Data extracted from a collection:
=====

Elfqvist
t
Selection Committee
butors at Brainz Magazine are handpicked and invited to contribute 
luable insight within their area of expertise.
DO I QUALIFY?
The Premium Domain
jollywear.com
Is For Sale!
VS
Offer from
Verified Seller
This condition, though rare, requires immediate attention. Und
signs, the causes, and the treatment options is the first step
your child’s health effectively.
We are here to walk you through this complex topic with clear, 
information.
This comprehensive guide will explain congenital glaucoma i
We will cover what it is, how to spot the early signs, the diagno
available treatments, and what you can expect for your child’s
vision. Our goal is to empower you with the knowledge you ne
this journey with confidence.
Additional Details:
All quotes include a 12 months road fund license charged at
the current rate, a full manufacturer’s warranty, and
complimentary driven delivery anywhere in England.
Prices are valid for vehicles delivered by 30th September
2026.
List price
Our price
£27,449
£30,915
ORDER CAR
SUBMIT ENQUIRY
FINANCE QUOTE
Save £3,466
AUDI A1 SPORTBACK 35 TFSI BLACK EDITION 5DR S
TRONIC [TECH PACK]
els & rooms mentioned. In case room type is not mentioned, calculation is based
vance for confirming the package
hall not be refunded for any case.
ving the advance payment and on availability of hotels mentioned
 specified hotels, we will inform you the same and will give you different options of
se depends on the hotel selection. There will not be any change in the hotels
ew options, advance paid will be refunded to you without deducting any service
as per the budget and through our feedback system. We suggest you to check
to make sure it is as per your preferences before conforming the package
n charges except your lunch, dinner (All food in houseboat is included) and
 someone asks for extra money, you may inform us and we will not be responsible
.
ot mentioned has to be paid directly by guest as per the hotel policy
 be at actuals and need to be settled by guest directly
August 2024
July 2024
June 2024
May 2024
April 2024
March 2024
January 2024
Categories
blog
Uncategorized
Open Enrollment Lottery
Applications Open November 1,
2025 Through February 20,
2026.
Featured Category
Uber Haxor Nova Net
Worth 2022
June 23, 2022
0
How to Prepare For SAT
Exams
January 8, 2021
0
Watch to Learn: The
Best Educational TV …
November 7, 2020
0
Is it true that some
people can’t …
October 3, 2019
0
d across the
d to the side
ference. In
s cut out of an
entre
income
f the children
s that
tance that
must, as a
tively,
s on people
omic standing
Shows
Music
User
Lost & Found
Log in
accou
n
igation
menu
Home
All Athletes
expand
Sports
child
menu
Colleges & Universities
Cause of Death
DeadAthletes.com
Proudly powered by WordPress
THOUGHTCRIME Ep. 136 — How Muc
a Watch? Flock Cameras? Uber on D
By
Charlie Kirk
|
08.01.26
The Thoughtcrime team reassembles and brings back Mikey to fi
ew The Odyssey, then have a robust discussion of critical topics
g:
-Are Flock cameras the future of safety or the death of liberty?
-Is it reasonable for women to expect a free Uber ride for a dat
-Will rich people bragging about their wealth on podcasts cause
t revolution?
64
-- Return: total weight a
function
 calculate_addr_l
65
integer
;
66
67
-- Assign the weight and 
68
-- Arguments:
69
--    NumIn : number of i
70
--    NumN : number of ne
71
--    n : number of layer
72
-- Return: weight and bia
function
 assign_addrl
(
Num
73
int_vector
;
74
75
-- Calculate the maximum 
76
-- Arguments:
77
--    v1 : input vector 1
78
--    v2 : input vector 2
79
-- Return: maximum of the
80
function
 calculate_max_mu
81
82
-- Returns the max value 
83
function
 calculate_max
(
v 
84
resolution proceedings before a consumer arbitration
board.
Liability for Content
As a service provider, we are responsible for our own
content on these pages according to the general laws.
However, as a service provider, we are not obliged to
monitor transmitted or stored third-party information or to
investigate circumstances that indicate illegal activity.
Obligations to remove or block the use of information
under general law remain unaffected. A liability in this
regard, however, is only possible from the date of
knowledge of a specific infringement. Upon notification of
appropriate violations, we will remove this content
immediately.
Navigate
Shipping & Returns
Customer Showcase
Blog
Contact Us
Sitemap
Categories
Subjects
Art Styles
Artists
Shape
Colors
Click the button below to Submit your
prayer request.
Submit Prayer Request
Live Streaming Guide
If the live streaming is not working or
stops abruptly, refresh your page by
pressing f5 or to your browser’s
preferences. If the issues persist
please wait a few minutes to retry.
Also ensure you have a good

=====

What the exercise asks
Scan the entries above for the word "Returns", then copy every line in which it occurs.

Expected answer
-- Returns the max value 
Shipping & Returns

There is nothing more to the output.